#### [THE TASK]
Your transcription must include every record word for word and no pictures.

Page-level text extractions
# # # # #

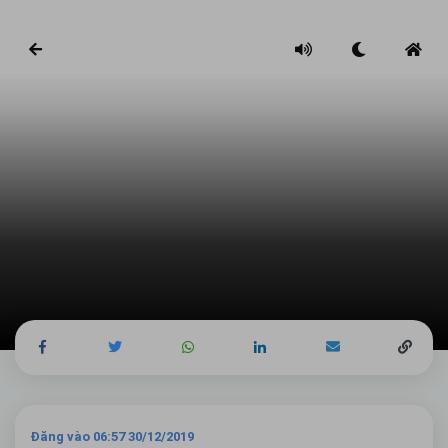
Đăng vào 06:57 30/12/2019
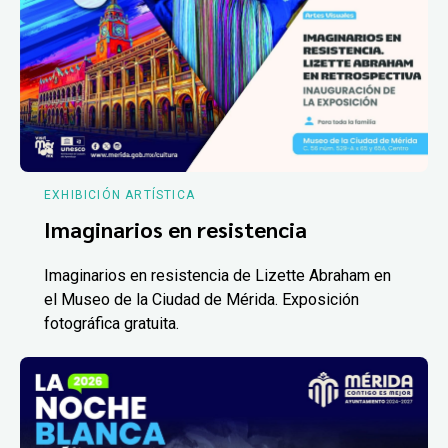
EXHIBICIÓN ARTÍSTICA
Imaginarios en resistencia
Imaginarios en resistencia de Lizette Abraham en
el Museo de la Ciudad de Mérida. Exposición
fotográfica gratuita.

# # # # #

#### [TASK SOLUTION]
Đăng vào 06:57 30/12/2019
EXHIBICIÓN ARTÍSTICA
Imaginarios en resistencia
Imaginarios en resistencia de Lizette Abraham en
el Museo de la Ciudad de Mérida. Exposición
fotográfica gratuita.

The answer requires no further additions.